Bagaimanapun  Fukuyama sebagai kontributor utama Pemerintahan Reagan dalam perumusan Doktrin Reagan, Fukuyama adalah tokoh penting dalam bangkitnya neokonservatisme , meskipun karya-karyanya diterbitkan bertahun-tahun setelah buku Irving Kristol tahun 1972 mengkristalkan neokonservatisme.  Fukuyama aktif dalam think tank Proyek untuk Abad Amerika Baru mulai tahun 1997, dan sebagai anggota ikut menandatangani surat organisasi tahun 1998 yang merekomendasikan agar Presiden Bill Clinton mendukung pemberontakan Irak dalam menggulingkan Presiden Irak saat itu Saddam Hussein . Fukuyama termasuk di antara empat puluh penandatangan surat William Kristol tanggal 20 September 2001 kepada Presiden George W. Bush setelah serangan 11 September 2001 yang menyatakan AS tidak hanya "menangkap atau membunuh Osama bin Laden ", tetapi memulai atas "usaha yang gigih untuk menyingkirkan Saddam Hussein dari kekuasaan di Irak".

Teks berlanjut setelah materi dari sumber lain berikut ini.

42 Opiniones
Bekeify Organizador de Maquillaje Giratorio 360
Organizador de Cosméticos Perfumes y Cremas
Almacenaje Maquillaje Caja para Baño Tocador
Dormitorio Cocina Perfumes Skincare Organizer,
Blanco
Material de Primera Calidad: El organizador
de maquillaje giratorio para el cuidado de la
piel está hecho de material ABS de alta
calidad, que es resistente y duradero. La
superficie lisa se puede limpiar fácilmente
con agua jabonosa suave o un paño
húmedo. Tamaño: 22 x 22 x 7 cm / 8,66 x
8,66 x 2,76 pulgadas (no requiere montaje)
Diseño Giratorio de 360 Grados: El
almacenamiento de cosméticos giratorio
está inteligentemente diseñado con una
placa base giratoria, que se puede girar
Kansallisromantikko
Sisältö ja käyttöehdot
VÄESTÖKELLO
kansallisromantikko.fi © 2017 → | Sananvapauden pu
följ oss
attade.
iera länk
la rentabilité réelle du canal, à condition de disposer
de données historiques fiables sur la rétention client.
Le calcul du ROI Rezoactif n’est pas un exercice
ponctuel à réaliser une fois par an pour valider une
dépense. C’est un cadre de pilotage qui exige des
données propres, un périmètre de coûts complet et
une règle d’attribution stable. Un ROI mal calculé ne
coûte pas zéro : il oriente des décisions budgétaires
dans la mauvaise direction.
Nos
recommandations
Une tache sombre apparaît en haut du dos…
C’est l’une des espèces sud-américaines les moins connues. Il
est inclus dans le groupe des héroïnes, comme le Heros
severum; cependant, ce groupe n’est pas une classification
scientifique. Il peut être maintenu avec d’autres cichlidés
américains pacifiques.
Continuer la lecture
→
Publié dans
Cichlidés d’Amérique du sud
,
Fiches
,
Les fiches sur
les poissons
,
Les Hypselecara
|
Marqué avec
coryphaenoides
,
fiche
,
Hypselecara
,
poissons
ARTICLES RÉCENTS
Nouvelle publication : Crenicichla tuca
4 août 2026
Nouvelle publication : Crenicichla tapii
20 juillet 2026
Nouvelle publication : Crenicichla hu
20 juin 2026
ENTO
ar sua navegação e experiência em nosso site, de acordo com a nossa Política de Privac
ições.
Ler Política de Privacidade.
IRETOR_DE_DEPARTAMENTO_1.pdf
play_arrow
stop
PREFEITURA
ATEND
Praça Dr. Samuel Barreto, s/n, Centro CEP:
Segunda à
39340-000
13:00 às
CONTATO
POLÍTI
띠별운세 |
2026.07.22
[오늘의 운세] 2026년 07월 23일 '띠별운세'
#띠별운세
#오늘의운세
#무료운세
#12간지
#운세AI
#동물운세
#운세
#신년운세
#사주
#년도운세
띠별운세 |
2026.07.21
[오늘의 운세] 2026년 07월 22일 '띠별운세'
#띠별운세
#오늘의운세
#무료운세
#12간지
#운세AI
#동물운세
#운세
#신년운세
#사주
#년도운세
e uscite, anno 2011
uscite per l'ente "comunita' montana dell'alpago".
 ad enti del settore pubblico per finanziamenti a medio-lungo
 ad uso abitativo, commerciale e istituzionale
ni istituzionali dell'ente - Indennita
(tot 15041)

Sebagai pendukung perang Irak, Fukuyama membela perang melawan kritik yang menuduh AS melakukan unilateralisme dan melanggar hukum internasional, dengan mengatakan "Orang Amerika berhak untuk bersikeras tidak ada yang namanya ' komunitas internasional ' secara abstrak, dan bangsa itu -negara pada akhirnya harus menjaga diri mereka sendiri ketika menyangkut masalah keamanan yang kritis".Â
Dalam sebuah artikel New York Times dari Februari 2006, Fukuyama, dalam mempertimbangkan Perang Irak yang sedang berlangsung, menyatakan: "Apa yang dibutuhkan kebijakan luar negeri Amerika bukanlah kembali ke realisme yang sempit dan sinis, melainkan perumusan 'Wilsonianisme realistis' yang lebih baik. pertandingan berarti berakhir." Sehubungan dengan neokonservatisme, dia melanjutkan dengan mengatakan: "Apa yang dibutuhkan sekarang adalah ide-ide baru, bukan neokonservatif atau realis, tentang bagaimana Amerika berhubungan dengan seluruh dunia  ide-ide yang mempertahankan kepercayaan neokonservatif pada universalitas hak asasi manusia, tetapi tanpa ilusi tentang kemanjuran kekuatan Amerika dan hegemoni untuk mencapai tujuan....bersambung (4)
Citasi: Francis Fukuyama, 2006.,The End of History and the Last Man.